WHAT IS NEEDED ::
An exact copy of the data is required. No picture may appear in it.

Document layout detection data:
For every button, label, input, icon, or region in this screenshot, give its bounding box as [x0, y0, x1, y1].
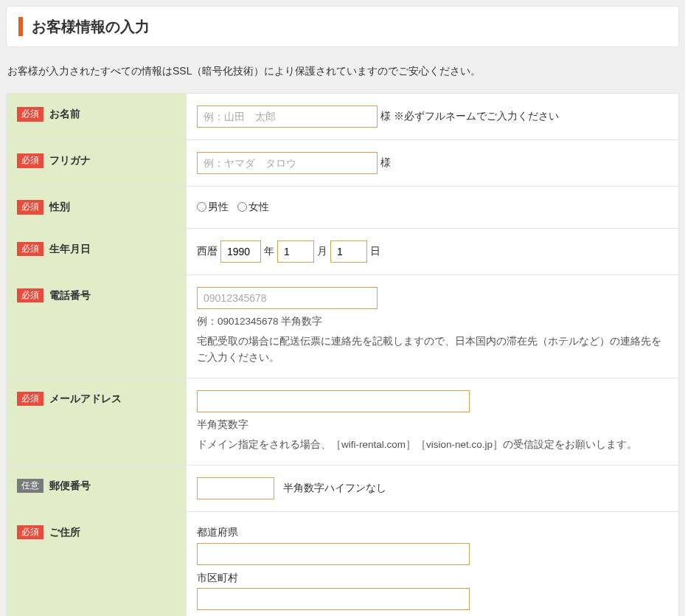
- field-label: 生年月日: [49, 242, 91, 256]
- value-cell: 半角数字ハイフンなし: [187, 465, 678, 511]
- birth-month-suffix: 月: [317, 243, 327, 260]
- required-badge: 必須: [17, 288, 44, 303]
- address-pref-input[interactable]: [197, 543, 470, 565]
- address-city-input[interactable]: [197, 588, 470, 610]
- email-input[interactable]: [197, 390, 470, 412]
- name-input[interactable]: [197, 105, 378, 128]
- birth-month-input[interactable]: [277, 240, 314, 263]
- label-cell: 必須 お名前: [7, 94, 187, 139]
- postal-input[interactable]: [197, 477, 274, 499]
- label-cell: 必須 ご住所: [7, 511, 187, 616]
- required-badge: 必須: [17, 525, 44, 540]
- gender-male-option[interactable]: 男性: [197, 198, 229, 216]
- form-wrapper: お客様情報の入力 お客様が入力されたすべての情報はSSL（暗号化技術）により保護…: [6, 6, 679, 616]
- label-cell: 必須 フリガナ: [7, 139, 187, 186]
- form-table: 必須 お名前 様 ※必ずフルネームでご入力ください 必須 フリガナ 様 必須: [6, 93, 679, 616]
- field-label: お名前: [49, 107, 80, 121]
- label-cell: 必須 生年月日: [7, 228, 187, 274]
- value-cell: 西暦 年 月 日: [187, 228, 678, 274]
- required-badge: 必須: [17, 107, 44, 122]
- value-cell: 様 ※必ずフルネームでご入力ください: [187, 94, 678, 139]
- field-label: ご住所: [49, 525, 80, 539]
- label-cell: 任意 郵便番号: [7, 465, 187, 511]
- field-label: 電話番号: [49, 288, 91, 302]
- header-card: お客様情報の入力: [6, 6, 679, 47]
- value-cell: 男性 女性: [187, 186, 678, 228]
- field-label: 郵便番号: [49, 479, 91, 493]
- gender-female-radio[interactable]: [237, 202, 247, 212]
- birth-year-input[interactable]: [220, 240, 261, 263]
- gender-male-label: 男性: [208, 198, 229, 216]
- value-cell: 半角英数字 ドメイン指定をされる場合、［wifi-rental.com］［vis…: [187, 378, 678, 465]
- field-label: 性別: [49, 200, 70, 214]
- furigana-suffix: 様: [380, 154, 391, 172]
- phone-input[interactable]: [197, 287, 378, 309]
- required-badge: 必須: [17, 392, 44, 406]
- row-furigana: 必須 フリガナ 様: [7, 139, 678, 186]
- phone-help2: 宅配受取の場合に配送伝票に連絡先を記載しますので、日本国内の滞在先（ホテルなど）…: [197, 333, 668, 365]
- required-badge: 必須: [17, 153, 44, 168]
- address-city-label: 市区町村: [197, 570, 668, 587]
- row-email: 必須 メールアドレス 半角英数字 ドメイン指定をされる場合、［wifi-rent…: [7, 378, 678, 465]
- email-help1: 半角英数字: [197, 417, 668, 433]
- row-gender: 必須 性別 男性 女性: [7, 186, 678, 228]
- gender-female-label: 女性: [248, 198, 269, 216]
- phone-help1: 例：09012345678 半角数字: [197, 314, 668, 330]
- optional-badge: 任意: [17, 479, 44, 494]
- gender-female-option[interactable]: 女性: [237, 198, 269, 216]
- label-cell: 必須 メールアドレス: [7, 378, 187, 465]
- birth-year-suffix: 年: [264, 243, 274, 260]
- name-suffix: 様 ※必ずフルネームでご入力ください: [380, 108, 559, 125]
- gender-male-radio[interactable]: [197, 202, 206, 212]
- email-help2: ドメイン指定をされる場合、［wifi-rental.com］［vision-ne…: [197, 437, 668, 453]
- row-phone: 必須 電話番号 例：09012345678 半角数字 宅配受取の場合に配送伝票に…: [7, 274, 678, 378]
- value-cell: 様: [187, 139, 678, 186]
- ssl-notice: お客様が入力されたすべての情報はSSL（暗号化技術）により保護されていますのでご…: [6, 47, 679, 93]
- value-cell: 例：09012345678 半角数字 宅配受取の場合に配送伝票に連絡先を記載しま…: [187, 274, 678, 378]
- row-birth: 必須 生年月日 西暦 年 月 日: [7, 228, 678, 274]
- field-label: フリガナ: [49, 153, 91, 167]
- row-address: 必須 ご住所 都道府県 市区町村: [7, 511, 678, 616]
- birth-day-input[interactable]: [330, 240, 367, 263]
- value-cell: 都道府県 市区町村: [187, 511, 678, 616]
- postal-suffix: 半角数字ハイフンなし: [283, 480, 386, 497]
- birth-day-suffix: 日: [370, 243, 380, 260]
- row-postal: 任意 郵便番号 半角数字ハイフンなし: [7, 465, 678, 511]
- page-title: お客様情報の入力: [18, 17, 667, 36]
- birth-prefix: 西暦: [197, 243, 218, 260]
- row-name: 必須 お名前 様 ※必ずフルネームでご入力ください: [7, 94, 678, 139]
- required-badge: 必須: [17, 242, 44, 257]
- furigana-input[interactable]: [197, 152, 378, 174]
- label-cell: 必須 性別: [7, 186, 187, 228]
- address-pref-label: 都道府県: [197, 524, 668, 541]
- field-label: メールアドレス: [49, 392, 122, 406]
- required-badge: 必須: [17, 200, 44, 215]
- label-cell: 必須 電話番号: [7, 274, 187, 378]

ANSWER BOX ::
For every button, label, input, icon, or region in this screenshot, give its bounding box as [x0, y0, x1, y1].
- field-label: 生年月日: [49, 242, 91, 256]
- value-cell: 半角数字ハイフンなし: [187, 465, 678, 511]
- birth-month-suffix: 月: [317, 243, 327, 260]
- required-badge: 必須: [17, 288, 44, 303]
- address-pref-input[interactable]: [197, 543, 470, 565]
- address-city-input[interactable]: [197, 588, 470, 610]
- email-input[interactable]: [197, 390, 470, 412]
- name-input[interactable]: [197, 105, 378, 128]
- birth-month-input[interactable]: [277, 240, 314, 263]
- label-cell: 必須 お名前: [7, 94, 187, 139]
- postal-input[interactable]: [197, 477, 274, 499]
- label-cell: 必須 ご住所: [7, 511, 187, 616]
- required-badge: 必須: [17, 525, 44, 540]
- gender-male-option[interactable]: 男性: [197, 198, 229, 216]
- form-wrapper: お客様情報の入力 お客様が入力されたすべての情報はSSL（暗号化技術）により保護…: [6, 6, 679, 616]
- label-cell: 必須 フリガナ: [7, 139, 187, 186]
- form-table: 必須 お名前 様 ※必ずフルネームでご入力ください 必須 フリガナ 様 必須: [6, 93, 679, 616]
- field-label: お名前: [49, 107, 80, 121]
- label-cell: 必須 生年月日: [7, 228, 187, 274]
- value-cell: 西暦 年 月 日: [187, 228, 678, 274]
- required-badge: 必須: [17, 107, 44, 122]
- value-cell: 様 ※必ずフルネームでご入力ください: [187, 94, 678, 139]
- field-label: ご住所: [49, 525, 80, 539]
- label-cell: 任意 郵便番号: [7, 465, 187, 511]
- field-label: 電話番号: [49, 288, 91, 302]
- header-card: お客様情報の入力: [6, 6, 679, 47]
- value-cell: 男性 女性: [187, 186, 678, 228]
- field-label: 郵便番号: [49, 479, 91, 493]
- gender-female-radio[interactable]: [237, 202, 247, 212]
- birth-year-input[interactable]: [220, 240, 261, 263]
- gender-male-label: 男性: [208, 198, 229, 216]
- value-cell: 半角英数字 ドメイン指定をされる場合、［wifi-rental.com］［vis…: [187, 378, 678, 465]
- field-label: 性別: [49, 200, 70, 214]
- furigana-suffix: 様: [380, 154, 391, 172]
- phone-input[interactable]: [197, 287, 378, 309]
- required-badge: 必須: [17, 392, 44, 406]
- row-furigana: 必須 フリガナ 様: [7, 139, 678, 186]
- phone-help2: 宅配受取の場合に配送伝票に連絡先を記載しますので、日本国内の滞在先（ホテルなど）…: [197, 333, 668, 365]
- required-badge: 必須: [17, 153, 44, 168]
- address-city-label: 市区町村: [197, 570, 668, 587]
- row-email: 必須 メールアドレス 半角英数字 ドメイン指定をされる場合、［wifi-rent…: [7, 378, 678, 465]
- email-help1: 半角英数字: [197, 417, 668, 433]
- row-gender: 必須 性別 男性 女性: [7, 186, 678, 228]
- gender-female-label: 女性: [248, 198, 269, 216]
- phone-help1: 例：09012345678 半角数字: [197, 314, 668, 330]
- optional-badge: 任意: [17, 479, 44, 494]
- gender-female-option[interactable]: 女性: [237, 198, 269, 216]
- label-cell: 必須 メールアドレス: [7, 378, 187, 465]
- birth-year-suffix: 年: [264, 243, 274, 260]
- name-suffix: 様 ※必ずフルネームでご入力ください: [380, 108, 559, 125]
- gender-male-radio[interactable]: [197, 202, 206, 212]
- email-help2: ドメイン指定をされる場合、［wifi-rental.com］［vision-ne…: [197, 437, 668, 453]
- row-phone: 必須 電話番号 例：09012345678 半角数字 宅配受取の場合に配送伝票に…: [7, 274, 678, 378]
- value-cell: 様: [187, 139, 678, 186]
- ssl-notice: お客様が入力されたすべての情報はSSL（暗号化技術）により保護されていますのでご…: [6, 47, 679, 93]
- value-cell: 例：09012345678 半角数字 宅配受取の場合に配送伝票に連絡先を記載しま…: [187, 274, 678, 378]
- row-birth: 必須 生年月日 西暦 年 月 日: [7, 228, 678, 274]
- field-label: フリガナ: [49, 153, 91, 167]
- row-address: 必須 ご住所 都道府県 市区町村: [7, 511, 678, 616]
- birth-day-input[interactable]: [330, 240, 367, 263]
- value-cell: 都道府県 市区町村: [187, 511, 678, 616]
- postal-suffix: 半角数字ハイフンなし: [283, 480, 386, 497]
- birth-day-suffix: 日: [370, 243, 380, 260]
- row-postal: 任意 郵便番号 半角数字ハイフンなし: [7, 465, 678, 511]
- page-title: お客様情報の入力: [18, 17, 667, 36]
- birth-prefix: 西暦: [197, 243, 218, 260]
- row-name: 必須 お名前 様 ※必ずフルネームでご入力ください: [7, 94, 678, 139]
- required-badge: 必須: [17, 242, 44, 257]
- furigana-input[interactable]: [197, 152, 378, 174]
- label-cell: 必須 性別: [7, 186, 187, 228]
- address-pref-label: 都道府県: [197, 524, 668, 541]
- field-label: メールアドレス: [49, 392, 122, 406]
- required-badge: 必須: [17, 200, 44, 215]
- label-cell: 必須 電話番号: [7, 274, 187, 378]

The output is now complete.